Reid CE, O'Neill MS, Gronlund CJ, Brines SJ, Brown DG, Diez-Roux AV, Schwartz J. Environ. Health Perspect. 2009; 117(11): 1730-1736.

Affiliation

Environmental Health Sciences Division, School of Public Health, University of California at Berkeley, California 94720-7360, USA. creid@berkeley.edu

Copyright

(Copyright © 2009, National Institute of Environmental Health Sciences)

DOI

10.1289/ehp.0900683

PMID

20049125

PMCID

PMC2801183

Abstract

BACKGROUND: The evidence that heat waves can result in both increased deaths and illness is substantial, and concern over this issue is rising because of climate change.
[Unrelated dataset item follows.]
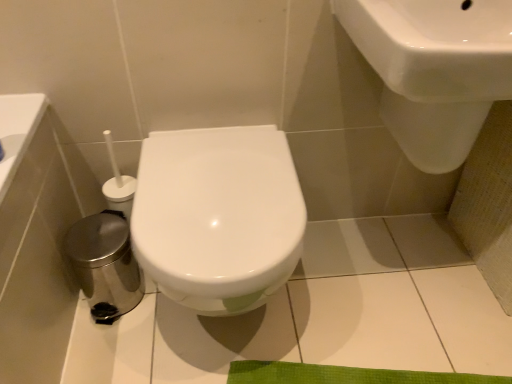 In order to face white glossy sink at upper right, should I rotate leftwards or rightwards?

You should look right and rotate roughly 26.462 degrees.

Consider the image. What is the approximate width of white glossy sink at upper right?

white glossy sink at upper right is 18.65 inches in width.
Adverse health impacts from heat waves can be avoided, and epidemiologic studies have identified specific population and community characteristics that mark vulnerability to heat waves. OBJECTIVES: We situated vulnerability to heat in geographic space and identified potential areas for intervention and further research. METHODS: We mapped and analyzed 10 vulnerability factors for heat-related morbidity/mortality in the United States: six demographic characteristics and two household air conditioning variables from the U.S. Census Bureau, vegetation cover from satellite images, and diabetes prevalence from a national survey. We performed a factor analysis of these 10 variables and assigned values of increasing vulnerability for the four resulting factors to each of 39,794 census tracts. We added the four factor scores to obtain a cumulative heat vulnerability index value. RESULTS: Four factors explained > 75% of the total variance in the original 10 vulnerability variables: a) social/environmental vulnerability (combined education/poverty/race/green space), b) social isolation, c) air conditioning prevalence, and d) proportion elderly/diabetes. We found substantial spatial variability of heat vulnerability nationally, with generally higher vulnerability in the Northeast and Pacific Coast and the lowest in the Southeast. In urban areas, inner cities showed the highest vulnerability to heat. CONCLUSIONS: These methods provide a template for making local and regional heat vulnerability maps. After validation using health outcome data, interventions can be targeted at the most vulnerable populations.